For multiple regions or independent clusters, deploy one Helm release
per cluster with a distinct enrollment.commonName. There is no
cluster-to-cluster coordination; each Publisher is an independent
participant in the Netskope mesh.

Pattern

1
2
3
eu-cluster   → helm release kubernetes-netskope-publisher  → commonName: prod-eu-publisher (replicas: 2)
us-cluster   → helm release kubernetes-netskope-publisher  → commonName: prod-us-publisher (replicas: 2)
apac-cluster → helm release kubernetes-netskope-publisher  → commonName: prod-apac-publisher (replicas: 2)

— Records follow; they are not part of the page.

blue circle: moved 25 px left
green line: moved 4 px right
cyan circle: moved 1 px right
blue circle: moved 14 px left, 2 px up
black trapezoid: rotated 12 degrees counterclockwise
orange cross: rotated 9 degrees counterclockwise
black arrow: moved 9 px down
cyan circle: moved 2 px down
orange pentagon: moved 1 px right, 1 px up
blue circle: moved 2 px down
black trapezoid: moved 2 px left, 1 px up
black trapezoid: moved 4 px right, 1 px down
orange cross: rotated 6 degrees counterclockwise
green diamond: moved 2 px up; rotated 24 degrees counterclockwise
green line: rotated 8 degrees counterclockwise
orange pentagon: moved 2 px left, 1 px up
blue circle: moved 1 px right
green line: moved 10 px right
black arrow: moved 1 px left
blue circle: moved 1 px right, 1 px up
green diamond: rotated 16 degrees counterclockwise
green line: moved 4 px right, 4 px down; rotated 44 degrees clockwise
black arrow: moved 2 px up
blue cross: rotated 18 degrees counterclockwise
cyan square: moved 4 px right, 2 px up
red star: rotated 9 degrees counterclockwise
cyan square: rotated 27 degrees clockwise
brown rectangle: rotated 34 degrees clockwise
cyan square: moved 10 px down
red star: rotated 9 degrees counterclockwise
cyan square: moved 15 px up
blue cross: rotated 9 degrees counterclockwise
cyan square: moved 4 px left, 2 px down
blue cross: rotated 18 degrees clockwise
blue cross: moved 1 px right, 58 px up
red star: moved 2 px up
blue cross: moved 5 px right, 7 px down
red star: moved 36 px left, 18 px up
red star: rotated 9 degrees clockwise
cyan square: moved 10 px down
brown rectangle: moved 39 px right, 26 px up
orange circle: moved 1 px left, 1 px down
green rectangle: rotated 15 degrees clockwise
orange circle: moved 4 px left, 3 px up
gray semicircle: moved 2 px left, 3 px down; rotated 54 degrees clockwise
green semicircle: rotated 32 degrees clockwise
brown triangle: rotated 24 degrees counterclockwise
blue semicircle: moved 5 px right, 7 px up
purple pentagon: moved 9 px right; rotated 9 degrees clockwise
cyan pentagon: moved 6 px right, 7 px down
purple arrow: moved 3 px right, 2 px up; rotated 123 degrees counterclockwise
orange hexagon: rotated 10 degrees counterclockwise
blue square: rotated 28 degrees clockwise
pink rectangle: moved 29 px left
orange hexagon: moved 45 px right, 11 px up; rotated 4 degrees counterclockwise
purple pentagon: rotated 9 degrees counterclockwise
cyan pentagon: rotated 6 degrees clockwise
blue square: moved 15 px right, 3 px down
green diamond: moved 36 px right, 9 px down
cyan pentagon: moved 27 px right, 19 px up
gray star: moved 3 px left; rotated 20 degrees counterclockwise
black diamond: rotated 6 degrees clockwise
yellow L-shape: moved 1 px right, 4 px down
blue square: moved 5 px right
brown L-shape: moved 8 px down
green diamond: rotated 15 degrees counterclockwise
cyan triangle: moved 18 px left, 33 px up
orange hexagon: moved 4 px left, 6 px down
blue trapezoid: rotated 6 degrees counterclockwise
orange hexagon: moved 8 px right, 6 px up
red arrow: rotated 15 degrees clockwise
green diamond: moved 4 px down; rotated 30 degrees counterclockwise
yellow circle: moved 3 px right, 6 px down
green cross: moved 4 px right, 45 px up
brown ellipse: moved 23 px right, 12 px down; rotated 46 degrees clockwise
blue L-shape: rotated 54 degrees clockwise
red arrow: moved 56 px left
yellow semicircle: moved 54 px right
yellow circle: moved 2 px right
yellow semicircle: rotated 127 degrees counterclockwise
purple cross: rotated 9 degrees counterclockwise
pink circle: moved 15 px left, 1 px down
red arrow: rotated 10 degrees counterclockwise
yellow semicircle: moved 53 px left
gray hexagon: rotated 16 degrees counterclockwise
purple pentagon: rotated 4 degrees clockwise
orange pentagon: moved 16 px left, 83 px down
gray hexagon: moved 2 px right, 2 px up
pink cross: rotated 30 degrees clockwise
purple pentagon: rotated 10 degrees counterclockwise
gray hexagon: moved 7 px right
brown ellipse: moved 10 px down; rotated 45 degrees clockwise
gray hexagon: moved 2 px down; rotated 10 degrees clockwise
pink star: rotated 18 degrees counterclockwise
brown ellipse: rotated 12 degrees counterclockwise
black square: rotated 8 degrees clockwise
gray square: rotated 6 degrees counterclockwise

Each cluster needs its own API token Secret with a tenant-scoped
token (you can use the same token across clusters, but rotating it
becomes a coordinated activity — easier to keep them separate).

Values diffs

1
2
3
4
5
6
7
8
9
10
11
# eu-cluster: my-values-eu.yaml
enrollment:
  commonName: prod-eu-publisher
  api:
    baseUrl: https://tenant.goskope.com

# us-cluster: my-values-us.yaml
enrollment:
  commonName: prod-us-publisher
  api:
    baseUrl: https://tenant.goskope.com

Keep the rest of the values file identical across clusters so the only
diff is the commonName.

Attaching apps to per-region Publishers

In the Netskope console, attach each Private App to the geo-appropriate
Publisher(s). Steering policy then resolves users to the closest healthy
Publisher.

GitOps tip

Use ArgoCD / Flux with one Application per cluster, all pointing at
the same Helm chart but with different values overlays
(overlays/eu.yaml, overlays/us.yaml, …).